While a specific embodiment has been shown and described, many variations are possible. With time, additional features may be employed. The particular shape or configuration of the platform or the interior configuration may be changed to suit the system or equipment with which it is used.
Having described the invention in detail, those skilled in the art will appreciate that modifications may be made to the invention without departing from its spirit. Therefore, it is not intended that the scope of the invention be limited to the specific embodiment illustrated and described. Rather, it is intended that the scope of this invention be determined by the appended claims and their equivalents.
The Abstract of the Disclosure is provided to allow the reader to quickly ascertain the nature of the technical disclosure. It is submitted with the understanding that it will not be used to interpret or limit the scope or meaning of the claims. In addition, in the foregoing Detailed Description, it can be seen that various features are grouped together in various embodiments for the purpose of streamlining the disclosure. This method of disclosure is not to be interpreted as reflecting an intention that the claimed embodiments require more features than are expressly recited in each claim. Rather, as the following claims reflect, inventive subject matter lies in less than all features of a single disclosed embodiment. Thus, the following claims are hereby incorporated into the Detailed Description, with each claim standing on its own as a separately claimed subject matter.
1. A method for compressing unaligned genomic sequences using alignment information from corresponding aligned data and a reference genome.
2. As per claim 1, the unaligned genomic sequences are contained in data in FASTQ or FASTA format.
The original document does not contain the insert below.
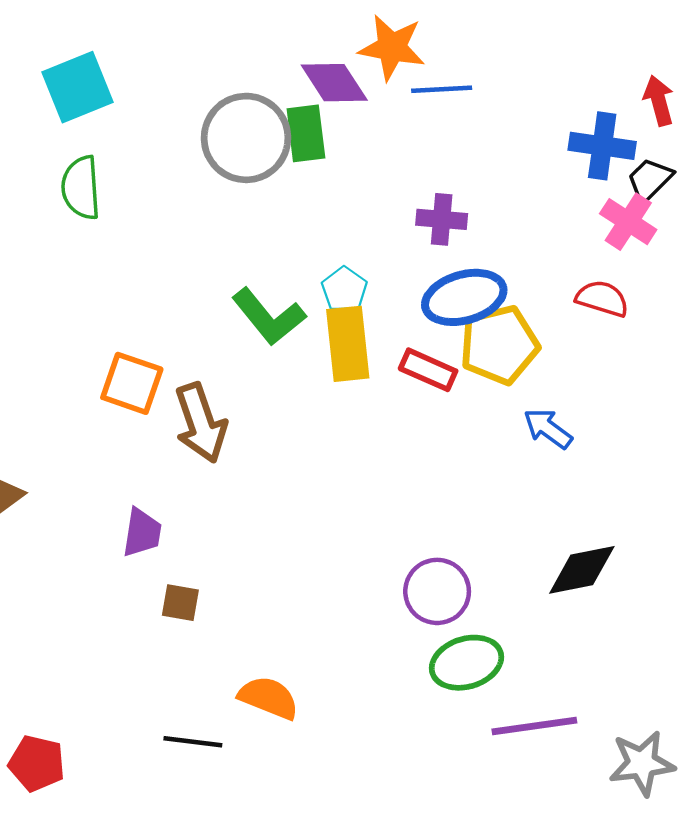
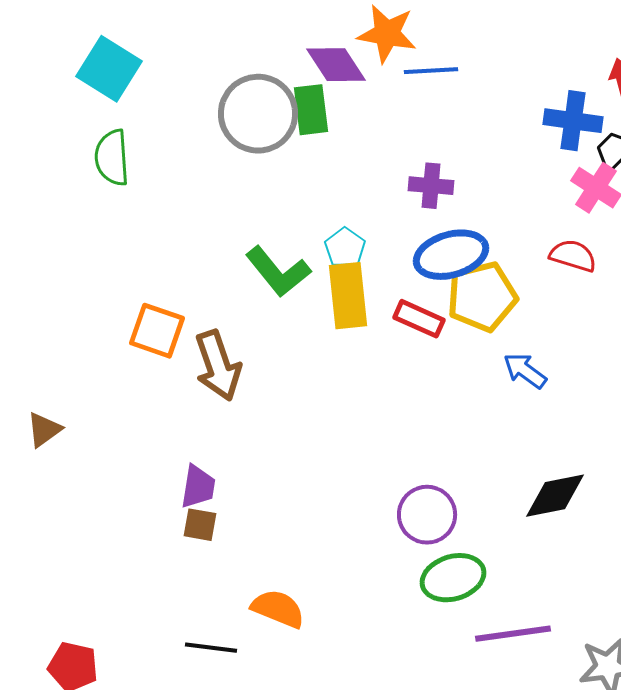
cyan square: (78, 87) -> (109, 69), turned -36
purple trapezoid: (142, 533) -> (198, 487), moved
3. As per claim 1, the aligned genomic data is represented in SAM, BAM, or CRAM format; and.
4. As per claim 1, a hash-based indexing mechanism is used to correlate FASTQ reads with BAM alignments.
5. As per claim 1, where aligned sequences may be complete or partial sequences of the unaligned sequences, and possibly reverse complimented.
6. As per claim 1, where compressed data is represented such that, it may be uncompressed without use of said corresponding aligned data.
7. A genomic compression apparatus incorporating computer hardware and software to enable compression of a FASTQ file by utilizing alignment information contained in a BAM file and a reference genome.